Я ощутил себя грабителем, застигнутым в чужой квартире.
— Какой же, — говорю, — без этого музей? Без нездорового-то интереса? Здоровый интерес бывает только к ветчине...
— Мало вам природы? Мало вам того, что он бродил по этим склонам? Купался в этой реке. Любовался этой дивной панорамой...
Ну, чего, думаю, я к ней пристал?
— Понятно, — говорю, — спасибо, Вика.
Вдруг она нагнулась. Сорвала какой-то злак. Ощутимо хлестнула меня по лицу. Коротко нервно захохотала и удалилась, приподняв юбку-макси с воланами.
Я присоединился к группе, направлявшейся в Тригорское.
Хранители усадьбы — супружеская чета — мне неожиданно понравились. Будучи женаты, они могли позволить себе такую роскошь, как добродушие. Полина Федоровна казалась властной, энергичной и немного самоуверенной. Коля выглядел смущенным увальнем и держался на заднем плане.
Тригорское лежало на отшибе. Начальство редко сюда заглядывало. Экспозиция была построена логично и красиво. Юный Пушкин, милые влюбленные барышни, атмосфера изящного летнего флирта...
Я обошел парк. Затем спустился к реке. В ней зеленели опрокинутые деревья. Проплывали легкие облака.
Я захотел выкупаться, но тут подошел рейсовый автобус.
Я отправился в Святогорский монастырь. Старухи торговали цветами у ворот. Я купил несколько тюльпанов и поднялся к могиле. У ограды фотографировались туристы. Их улыбающиеся лица показались мне отвратительными. Рядом устроились двое неудачников с мольбертами.

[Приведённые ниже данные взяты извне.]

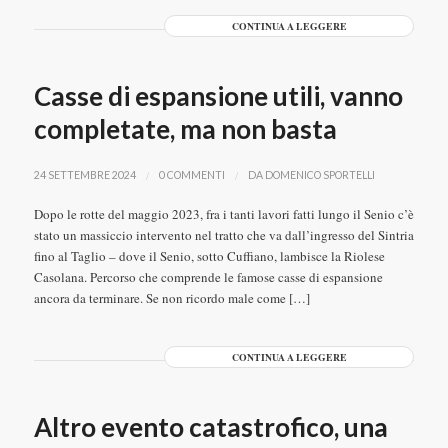
CONTINUA A LEGGERE
Casse di espansione utili, vanno
completate, ma non basta
/
/
24 SETTEMBRE 2024
0 COMMENTI
DA
DOMENICO SPORTELLI
Dopo le rotte del maggio 2023, fra i tanti lavori fatti lungo il Senio c’è
stato un massiccio intervento nel tratto che va dall’ingresso del Sintria
fino al Taglio – dove il Senio, sotto Cuffiano, lambisce la Riolese
Casolana. Percorso che comprende le famose casse di espansione
ancora da terminare. Se non ricordo male come […]
CONTINUA A LEGGERE
Altro evento catastrofico, una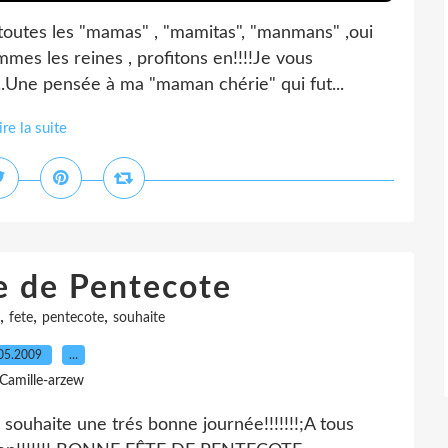
 toutes les "mamas" , "mamitas", "manmans" ,oui
mes les reines , profitons en!!!!Je vous
.Une pensée à ma "maman chérie" qui fut...
ire la suite
e de Pentecote
,
,
,
fete
pentecote
souhaite
05.2009
…
 Camille-arzew
 souhaite une trés bonne journée!!!!!!!;A tous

Я положил цветы и ушел. Надо было посмотреть экспозицию Успенского собора. В прохладных каменных нишах звучало эхо. Под сводами дремали голуби. Храм был реален, приземист и грациозен. В углу центрального зала тускло поблескивал разбитый колокол. Один из туристов звонко стучал по нему ключом...
В южном приделе я увидел знаменитый рисунок Бруни. Здесь же белела посмертная маска. Две громадные картины
воспроизводили тайный увоз и похороны. Александр Тургенев был похож на даму...Подошла группа туристов. Я направился к выходу. Вслед доносилось:
— История культуры не знает события, равного по трагизму... Самодержавие рукой великосветского шкоды...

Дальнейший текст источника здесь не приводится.